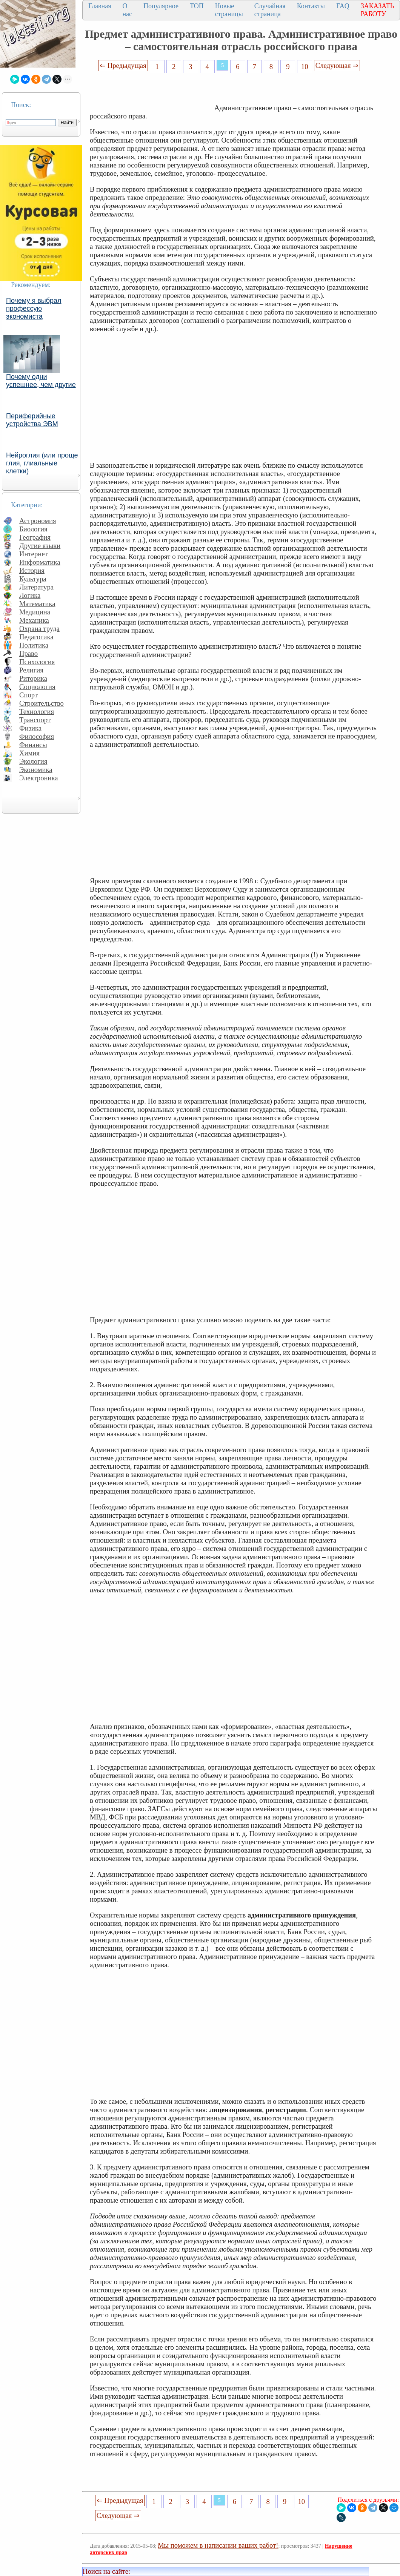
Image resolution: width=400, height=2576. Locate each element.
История (32, 570)
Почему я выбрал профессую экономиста (34, 308)
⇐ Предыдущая (123, 65)
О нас (127, 10)
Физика (30, 728)
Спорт (28, 695)
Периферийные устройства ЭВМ (32, 420)
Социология (37, 687)
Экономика (35, 770)
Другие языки (39, 546)
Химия (29, 753)
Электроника (38, 778)
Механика (34, 620)
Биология (33, 529)
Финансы (33, 745)
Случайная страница (270, 10)
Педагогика (36, 637)
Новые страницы (229, 10)
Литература (36, 587)
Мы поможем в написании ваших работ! (218, 2545)
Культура (32, 579)
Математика (37, 604)
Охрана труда (39, 628)
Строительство (41, 703)
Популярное (160, 6)
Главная (99, 6)
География (35, 537)
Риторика (33, 678)
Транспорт (35, 720)
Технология (36, 711)
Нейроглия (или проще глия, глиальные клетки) (42, 463)
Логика (29, 595)
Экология (33, 761)
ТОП (197, 6)
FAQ (342, 6)
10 (304, 67)
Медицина (34, 612)
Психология (37, 662)
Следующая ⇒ (336, 65)
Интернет (33, 554)
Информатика (39, 562)
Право (28, 653)
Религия (31, 670)
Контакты (311, 6)
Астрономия (37, 521)
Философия (36, 736)
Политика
--------------------------------
Assigned task: Print the full listing again exactly, and drop every image from it.

Answer to this problem:
Image resolution: width=400, height=2576. Locate each element.
История (32, 570)
Почему я выбрал профессую экономиста (34, 308)
⇐ Предыдущая (123, 65)
О нас (127, 10)
Физика (30, 728)
Спорт (28, 695)
Периферийные устройства ЭВМ (32, 420)
Социология (37, 687)
Экономика (35, 770)
Другие языки (39, 546)
Химия (29, 753)
Электроника (38, 778)
Механика (34, 620)
Биология (33, 529)
Финансы (33, 745)
Случайная страница (270, 10)
Педагогика (36, 637)
Новые страницы (229, 10)
Литература (36, 587)
Мы поможем в написании ваших работ! (218, 2545)
Культура (32, 579)
Математика (37, 604)
Охрана труда (39, 628)
Строительство (41, 703)
Популярное (160, 6)
Главная (99, 6)
География (35, 537)
Риторика (33, 678)
Транспорт (35, 720)
Технология (36, 711)
Нейроглия (или проще глия, глиальные клетки) (42, 463)
Логика (29, 595)
Экология (33, 761)
ТОП (197, 6)
FAQ (342, 6)
10 (304, 67)
Медицина (34, 612)
Психология (37, 662)
Следующая ⇒ (336, 65)
Интернет (33, 554)
Информатика (39, 562)
Право (28, 653)
Религия (31, 670)
Контакты (311, 6)
Астрономия (37, 521)
Философия (36, 736)
Политика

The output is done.